N.J. releases school aid figures

Posted: March 01, 2014

The Christie administration released proposed school-aid figures Thursday that include additional per-pupil funding in discretionary spending and technology - about $20 per child - and a $5 million innovation fund to explore initiatives such as longer school days.

The total proposed direct school aid is $9 billion, up nearly $37 million from last year.

An additional $3.9 billion will go toward other costs, such as retirement benefits, pensions and construction.

The proposed aid budget would allow the popular Interdistrict Public School Choice Program to grow from 105 districts to 130 districts. The program enables some students from one district to attend schools in another.

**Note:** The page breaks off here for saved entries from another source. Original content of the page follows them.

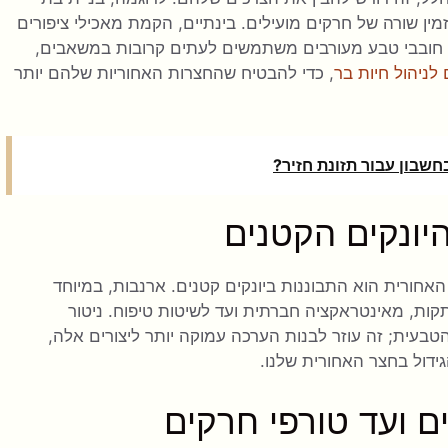
ין שורה של חרקים מועילים. בינתיים, הקמת מאכילי ציפורים
. חובבי טבע מעורבים משתמשים לעתים קרובות במשאבים,
לניהול חיות בר
, כדי להבטיח שהחצרות האחוריות שלהם יותר
שבון עבור תזונת חזיר?
יונקים הקטנים
חורית הוא התבוננות ביונקים קטנים. ארנבות, במיוחד
תקות, מאינטראקציה חברתית ועד לשיטות טיפוח. ניטור
עית; זה עוזר לבנות הערכה עמוקה יותר ליצורים אלה,
ידול בחצר האחורית שלנו.
ם ועד טורפי חרקים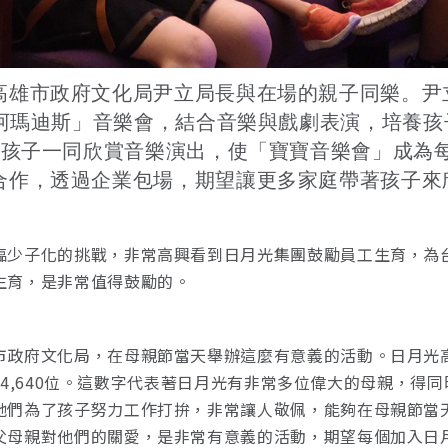
高雄市政府文化局尹立局長與在場的親子同樂。尹
小阿瑪迪斯」音樂會，結合音樂與戲劇表演，培養
歲的孩子一同欣賞音樂演出，使「寶寶音樂會」成為
合作，透過企業包場，期望讓更多家庭帶著孩子來
臨少子化的挑戰，非常高興看到日月光集團鼓勵員工生育，為
生育，是非常值得鼓勵的。
市政府文化局，在母親節當天舉辦這麼有意義的活動。日月光高
就有逾4,640位。這數字代表著日月光有非常多位偉大的母親，
她們為了孩子努力工作打拚，非常讓人敬佩，能夠在母親節當
父母親對他們的關愛，是非常有意義的活動，期望每個加入日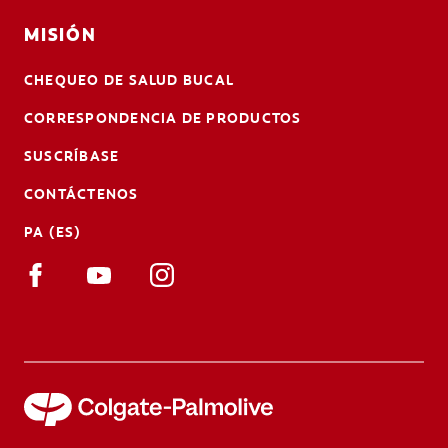
MISIÓN
CHEQUEO DE SALUD BUCAL
CORRESPONDENCIA DE PRODUCTOS
SUSCRÍBASE
CONTÁCTENOS
PA (ES)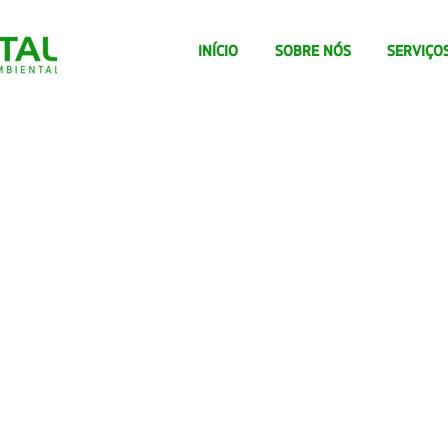
INÍCIO
SOBRE NÓS
SERVIÇO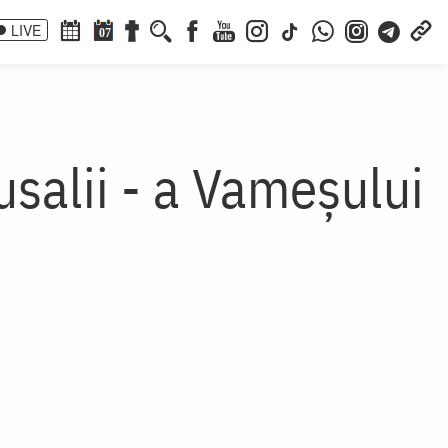
LIVE
07
salii - a Vameșului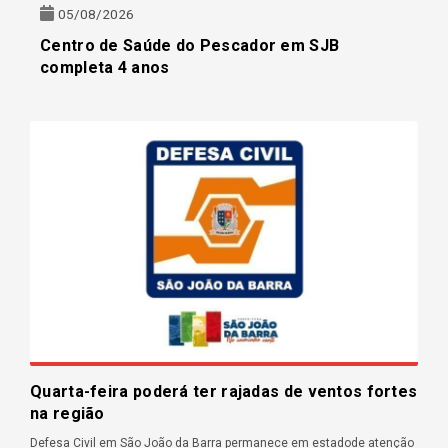
05/08/2026
Centro de Saúde do Pescador em SJB
completa 4 anos
Quarta-feira poderá ter rajadas de ventos fortes
na região
Defesa Civil em São João da Barra permanece em estadode atenção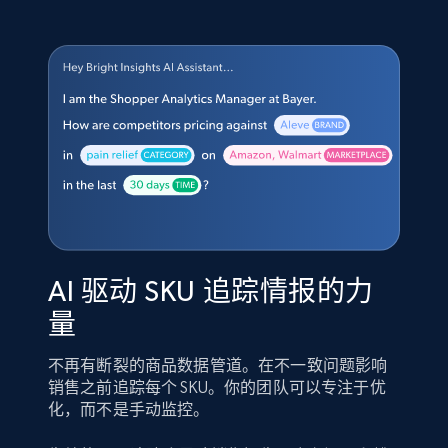
AI 驱动 SKU 追踪情报的力
量
不再有断裂的商品数据管道。在不一致问题影响
销售之前追踪每个 SKU。你的团队可以专注于优
化，而不是手动监控。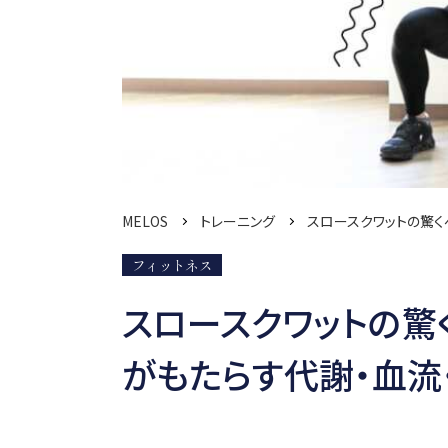
MELOS
トレーニング
スロースクワットの驚く
フィットネス
スロースクワットの驚
がもたらす代謝・血流・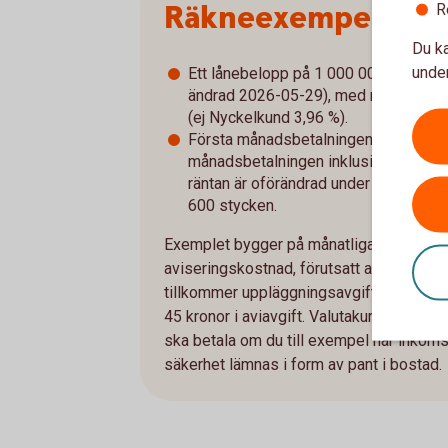
Räkneexempel bol
R
Du ka
under
Ett lånebelopp på 1 000 000 kronor, ti
ändrad 2026-05-29), med rak amorterin
(ej Nyckelkund 3,96 %).
Första månadsbetalningen inklusive a
månadsbetalningen inklusive amorterin
räntan är oförändrad under lånets löpt
600 stycken.
Exemplet bygger på månatliga aviseringar
aviseringskostnad, förutsatt att du är Ny
tillkommer uppläggningsavgift på 650 kro
45 kronor i aviavgift. Valutakursföränd
ska betala om du till exempel har inkomst 
säkerhet lämnas i form av pant i bostad.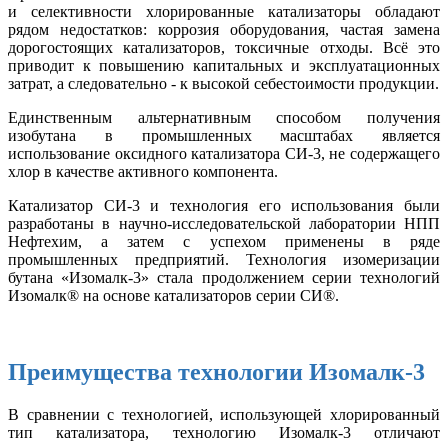
и селективности хлорированные катализаторы обладают
рядом недостатков: коррозия оборудования, частая замена
дорогостоящих катализаторов, токсичные отходы. Всё это
приводит к повышению капитальных и эксплуатационных
затрат, а следовательно - к высокой себестоимости продукции.
Единственным альтернативным способом получения
изобутана в промышленных масштабах является
использование оксидного катализатора СИ-3, не содержащего
хлор в качестве активного компонента.
Катализатор СИ-3 и технология его использования были
разработаны в научно-исследовательской лаборатории НПП
Нефтехим, а затем с успехом применены в ряде
промышленных предприятий. Технология изомеризации
бутана «Изомалк-3» стала продолжением серии технологий
Изомалк® на основе катализаторов серии СИ®.
Преимущества технологии Изомалк-3
В сравнении с технологией, использующей хлорированный
тип катализатора, технологию Изомалк-3 отличают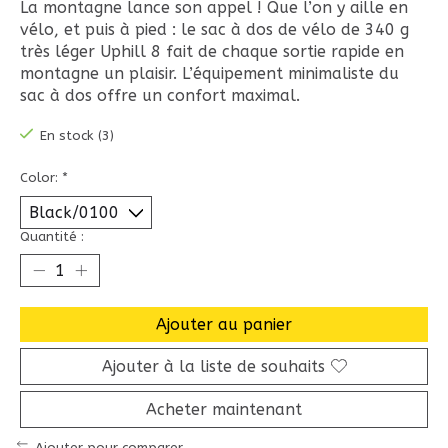
La montagne lance son appel ! Que l’on y aille en
vélo, et puis à pied : le sac à dos de vélo de 340 g
très léger Uphill 8 fait de chaque sortie rapide en
montagne un plaisir. L’équipement minimaliste du
sac à dos offre un confort maximal.
En stock (3)
Color:
*
Quantité :
Ajouter au panier
Ajouter à la liste de souhaits
Acheter maintenant
Ajouter pour comparer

While the administration pointed to increased education aid, critics and some districts said the funding does not go far enough.

David Sciarra, executive director of the Education Law Center called the increased direct aid "so paltry as to be irrelevant," and amounts to essentially flat funding in face of rising costs.

He said the Christie administration, in the governor's term, had shorted the state's schools as much as $5 billion in state formula aid, which is based on a district's student population. He predicted that some districts would have to resort to program and staff cuts and increased class sizes.

Joseph Jones, superintendent of the Woodbury City public schools, said his district got less than 74 percent of what it was due under the state school funding formula this year and next year will get even less despite a 0.25 percent aid increase.

Woodbury taxpayers "will suffer either with forced cuts to existing programs or a forced local tax increase" to make up for what the state doesn't fund under its own formula.